Porque pasión y no otra cosa es lo que impulsa a los comitecos a treparse a los árboles para podar los pinos. Pasión es lo que los mueve a sembrar en el suelo lo que es sueño del cielo. ¿Cómo, ¡Dios mío!, los comitecos logran enhebrar esos deslumbres que dan forma a los mapas del cielo?

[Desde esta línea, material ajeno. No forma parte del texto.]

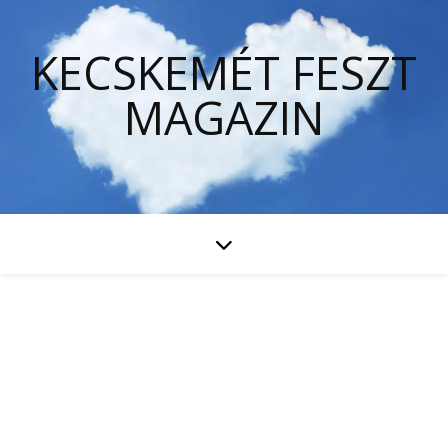
KECSKEMÉT FESZT
MAGAZIN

Querida Mariana, los comitecos estamos hechos con el aroma de la juncia fresca. Por eso nuestro espíritu tiene algo de Montebello; por eso nuestra mirada tiene el color del quetzal y nuestras alas la velocidad del chupamirto.
Cuando camino por estas calles de Dios y escucho una marimba olvido lo que iba a hacer y camino con rumbo adonde el sonido me convoca. Como mi oído y mi corazón ya están alertas los ignoro y todos mis sentidos se concentran en el olfato. Mi nariz, como perro de caza, hincha sus fosas y alerta sus “papilas” olfativas. ¡Voy en busca del aroma!, que es como decir que voy en busca de mi niñez, de la casa vieja con pilares que se vestía de fiesta cada vez que los amigos de mi padre lo acompañaban a celebrar su cumpleaños.
¡No entro a las casas con juncia! Me gusta verlas de lejos. Sé que en el interior la vida se sublima y, por eso, a veces convoca los instintos más primarios. Cuando los enfiestados ya están alegres, he visto a bolitos confundir la alfombra con la cama, los he visto, como niños, recostarse y ponerse en posición fetal para dormir el sueño de los injustos. También, a veces, los bolitos confunden esa alfombra de juncia con un ring y se dan de cates. Y esto es así tal vez porque la juncia es el sueño del árbol y también su pesadilla. La juncia también se confunde, no se acostumbra a estar en el suelo.
Regar juncia es abrir la ventana del espíritu, es decirle al otro que nos da gusto su presencia, es dar gracias a la naturaleza por su sonrisa. Pero, una vez que es pisoteada, la juncia se convierte en un agua sucia. Los invitados la ignoran y ponen su atención en la mesa donde están los frijoles refritos con chile de Simojovel, la salsa verde, las cebollitas de cambray, los chorizos, el palmito, la olla podrida, las tortillas calientes, el hielo, la cerveza, el ron y las tabletas de manía. Los seres humanos siempre tiramos los aromas al cesto de basura cuando la tentación toca la puerta del gusto.
Los comitecos que están lejos añoran los aromas del jocoatol, del chicharrón de hebra, de los panes compuestos y de los tamales de bola, pero esa nostalgia se borra cuando llegan de vacaciones y en “El Foquito” intercambian esa imagen irreal por la realidad del sabor. ¡No hay disfrute más intenso que el del gusto! Por esto, los de afuera veneran a las mujeres comitecas, porque, dicen, dicen, ellas saben a chimbo o a salvadillo con temperante.
Pd. La tarde en que Elena se casó la vi entrar al templo con un vestido blanco que le daba en los tobillos, un tocado de hojas de menta sobre la cabeza y un collar hecho con juncia fresca. Cuando salieron del templo y los invitados aplaudieron y echaron porras y pétalos de rosa a la pareja, ella se acercó al grupo de amigos, llevó las manos detrás de su cuello, desanudó el collar y lo entregó a Rocío con las siguientes palabras: “No permitás que nunca se seque nuestra amistad”. ¿Mirás, la juncia sirve para todo y para todos?